In a 2020 interview, Parker stated that the live tracks were recorded at his first solo performance. Although he originally objected to the idea of doing a solo recording, he relented when he realized that it could involve a dialogue with his instrument, rather than with another "mind." When asked about the use of the term "aerobatics" for track titles, he responded: "What's in a name? It has a quality which either speaks to the listener or not. It is a poetic conceit."

==Reception==

In a review for AllMusic, Thom Jurek wrote: "these solos are for the most part beyond the reach of even music to describe... These pieces are about sonic texture, tonality and atonality, and why they're both the same thing, and they reveal also the mechanical possibilities for the instrument that weren't even considered before he came along -- things like playing in all three registers of the instrument at the same time... These early recordings of Parker's solo performances pointed the way for a body of music that is singular in its achievement, and stand the test of time on their own as brilliant, investigative, and provocative works of a musical firebrand."

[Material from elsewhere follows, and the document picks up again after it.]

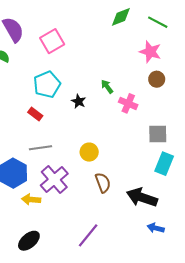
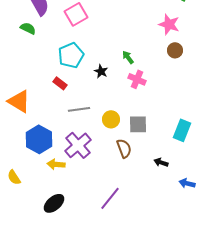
pink cross: (128, 103) -> (137, 79), moved
gray square: (158, 134) -> (138, 124), moved
gray line: (41, 148) -> (79, 109), moved
black arrow: (142, 197) -> (161, 162), size x0.5
blue arrow: (156, 228) -> (187, 183), moved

The authors of The Penguin Guide to Jazz awarded the album 4 stars, and stated that the music addresses "those moments when language cedes to silence, non-communication and sheer physicality... Parker can be heard experimenting with duration, changing the colour of sound even as pitches are sustained, but also using multiphonics to collapse the vertical organization of jazz... in favour of sounds that have mass but no single obvious direction and destination."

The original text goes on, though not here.